December 6th, 2020
Hirsute
In middle school, bullied for body hair.
Matched hair, eyes, contrasted fair skin, a shroud
I wear everywhere. Was so scared
to shave above the knee. Was told no one
should look there anyway. Was whispered of
so many days in locker rooms by some
with blonde peach fuzz which was what love
looked like, at this time, to me, Florida
yellow/tan uniformity. Was called
a fiend, witch from another place, not of
the beach I breach, a plaited pouting pall
their boyfriends chased, animal they want to taste,
shadow to hide inside this golden place.
The Annotation:
I was doing my eyebrows today which are a constant problem. I’m not that great at it but if I neglect, which I sometimes do, I start to look like my father whose eyebrows seem like small pet perched on the top of his head at times. They’re cute on him, a thing that men worry about less than women. Certainly my father doesn’t worry about them at all.
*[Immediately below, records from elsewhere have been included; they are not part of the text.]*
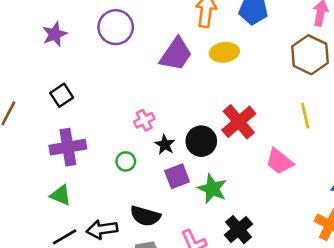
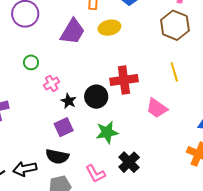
red cross: (239, 122) -> (124, 80), turned 36
green circle: (126, 161) -> (31, 62), moved
purple square: (177, 176) -> (64, 127), moved
green star: (212, 189) -> (107, 132), turned -30

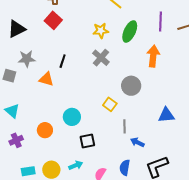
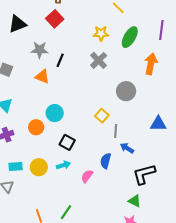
gray star: (27, 59) -> (40, 50), moved
yellow square: (110, 104) -> (102, 116), moved
cyan circle: (72, 117) -> (55, 113), moved
black square: (87, 141) -> (67, 142), moved, turned 35
blue semicircle: (125, 168) -> (106, 161), moved

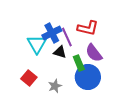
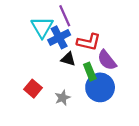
red L-shape: (88, 28) -> (89, 42), moved
purple line: (67, 37) -> (65, 16), moved
cyan triangle: (37, 44) -> (42, 27), moved

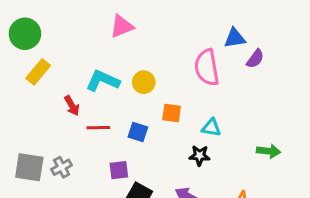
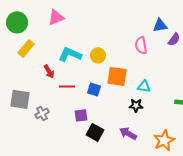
pink triangle: (122, 26) -> (56, 17), moved
pink semicircle: (207, 67) -> (141, 45), size x0.7
orange square: (172, 113) -> (117, 76), size x1.5
gray square: (29, 167) -> (20, 99), moved

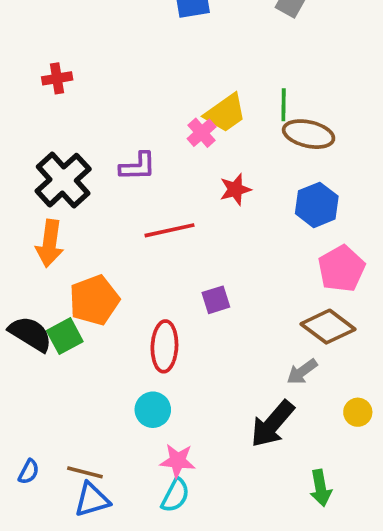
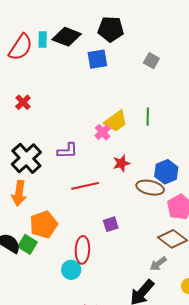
red cross: (57, 78) -> (23, 102), turned -35
brown ellipse: (309, 134) -> (150, 188), moved
green square: (65, 336) -> (27, 244), turned -30
cyan circle: (153, 410) -> (71, 270), moved

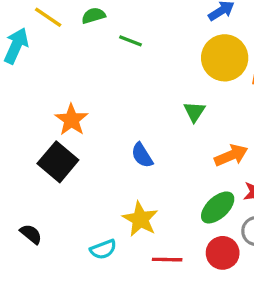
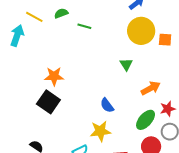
orange star: (71, 120) -> (54, 76), turned -30
blue semicircle: (142, 155) -> (107, 105), moved
yellow star: (140, 219) -> (100, 131), turned -30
Like my youthful face, I get my face almost entirely from my father. Including the eyebrows. I have dark hair, not quite as dark as I dye it but the little hairs that pop up around me and my bushy eyebrows they have always been very dark. It feels good now to match all my hairs. 🙂
This may be one of my most personally embarrassing annotations and poems. I have felt such shame for my dark hair and pale skin. It set me apart even as a girl in the sunshine state of Florida where tans and blondes with peach fuzz saw me marked by a difference I couldn’t control. Couldn’t even shave about the knee because my parents were very religious and thought I shouldn’t be showing skin above the knee anyway. Shaving seemed an invitation to looks and touching and none of that was permitted to me.
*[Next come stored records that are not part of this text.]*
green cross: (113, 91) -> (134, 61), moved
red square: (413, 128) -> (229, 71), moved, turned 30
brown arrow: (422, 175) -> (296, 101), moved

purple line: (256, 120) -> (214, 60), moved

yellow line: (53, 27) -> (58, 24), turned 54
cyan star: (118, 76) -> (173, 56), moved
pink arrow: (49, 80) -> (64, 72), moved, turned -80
But at school,I felt my looks marked me as different, the dark hair and eyes and fair skin and the dark body hair — I was called names by girls often. My difference seemed attractive though to boys though in a secret, menacing way that scared me. I felt marked for a different kind of attention that I was aware of but intimidated by. I was an abused, innocent girl. I already felt so different than everyone. I wanted so to be able to blend and I never could. Even now, I still don’t blend. I try in ways but I also care less which is a blessing for a hirsute little girl like me.